EXERCISE: All of the data that follows is to be written out exactly, with images excluded.

INFORMATION PROVIDED:
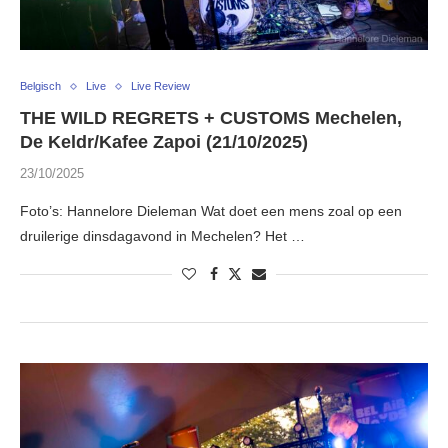
Belgisch
Live
Live Review
THE WILD REGRETS + CUSTOMS Mechelen,
De Keldr/Kafee Zapoi (21/10/2025)
23/10/2025
Foto’s: Hannelore Dieleman Wat doet een mens zoal op een
druilerige dinsdagavond in Mechelen? Het …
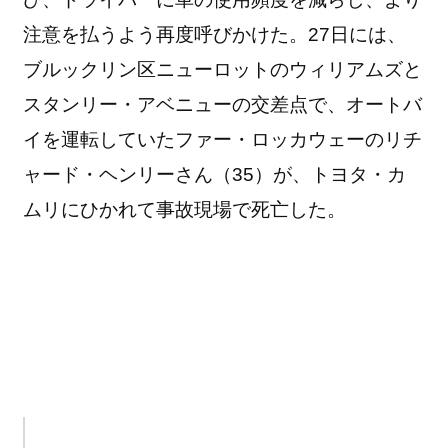
注意を払うよう再度呼びかけた。27日には、
ブルックリン区ニューロットのウィリアムズと
スタンリー・アベニューの交差点で、オートバ
イを運転していたファー・ロッカウェーのリチ
ャード・ヘンリーさん（35）が、トヨタ・カ
ムリにひかれて事故現場で死亡した。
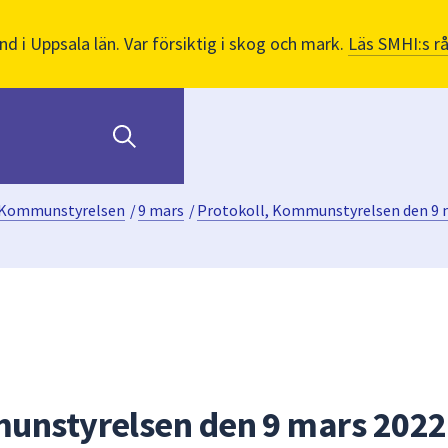
nd i Uppsala län. Var försiktig i skog och mark.
Läs SMHI:s r
Kommunstyrelsen
/
9 mars
/
Protokoll, Kommunstyrelsen den 9 
unstyrelsen den 9 mars 2022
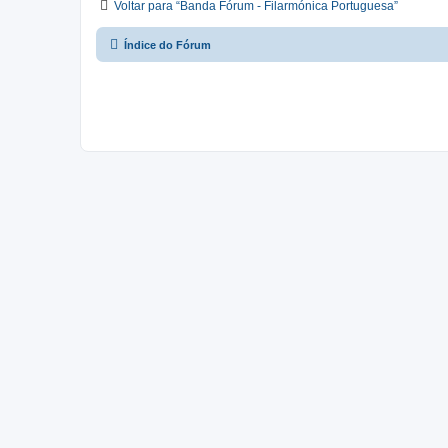
Voltar para “Banda Fórum - Filarmónica Portuguesa”
Índice do Fórum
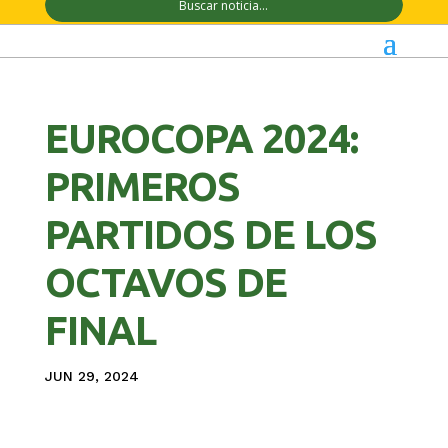
EUROCOPA 2024:
PRIMEROS
PARTIDOS DE LOS
OCTAVOS DE
FINAL
JUN 29, 2024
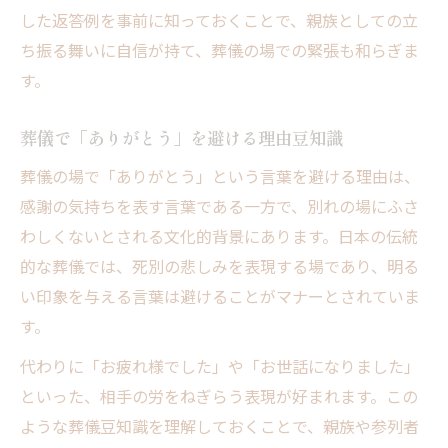
した返答例を事前に知っておくことで、親族としての立
ち振る舞いに自信が持て、葬儀の場での緊張も和らぎま
す。
葬儀で「ありがとう」を避ける理由豆知識
葬儀の場で「ありがとう」という言葉を避ける理由は、
感謝の気持ちを表す言葉である一方で、別れの場にふさ
わしくないとされる文化的背景にあります。日本の伝統
的な葬儀では、死別の悲しみを表現する場であり、明る
い印象を与える言葉は避けることがマナーとされていま
す。
代わりに「お疲れ様でした」や「お世話になりました」
といった、相手の労をねぎらう表現が好まれます。この
ような葬儀豆知識を理解しておくことで、親族や参列者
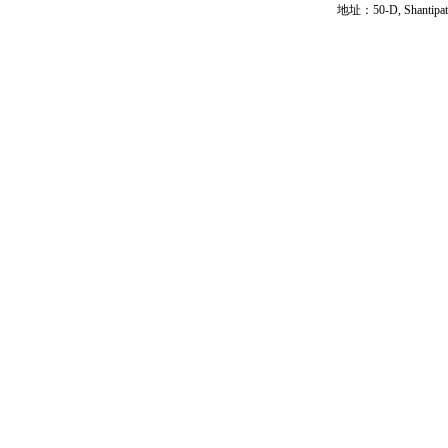
地址：50-D, Shantipath,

TASK OUTPUT:
Belgisch
Live
Live Review
THE WILD REGRETS + CUSTOMS Mechelen,
De Keldr/Kafee Zapoi (21/10/2025)
23/10/2025
Foto’s: Hannelore Dieleman Wat doet een mens zoal op een
druilerige dinsdagavond in Mechelen? Het …
注意を払うよう再度呼びかけた。27日には、
ブルックリン区ニューロットのウィリアムズと
スタンリー・アベニューの交差点で、オートバ
イを運転していたファー・ロッカウェーのリチ
ャード・ヘンリーさん（35）が、トヨタ・カ
ムリにひかれて事故現場で死亡した。
nd i Uppsala län. Var försiktig i skog och mark.
Läs SMHI:s r
Kommunstyrelsen
/
9 mars
/
Protokoll, Kommunstyrelsen den 9 
unstyrelsen den 9 mars 2022
Voltar para “Banda Fórum - Filarmónica Portuguesa”
Índice do Fórum
EUROCOPA 2024:
PRIMEROS
PARTIDOS DE LOS
OCTAVOS DE
FINAL
JUN 29, 2024
した返答例を事前に知っておくことで、親族としての立
ち振る舞いに自信が持て、葬儀の場での緊張も和らぎま
す。
葬儀で「ありがとう」を避ける理由豆知識
葬儀の場で「ありがとう」という言葉を避ける理由は、
感謝の気持ちを表す言葉である一方で、別れの場にふさ
わしくないとされる文化的背景にあります。日本の伝統
的な葬儀では、死別の悲しみを表現する場であり、明る
い印象を与える言葉は避けることがマナーとされていま
す。
代わりに「お疲れ様でした」や「お世話になりました」
といった、相手の労をねぎらう表現が好まれます。この
ような葬儀豆知識を理解しておくことで、親族や参列者
地址：50-D, Shantipath,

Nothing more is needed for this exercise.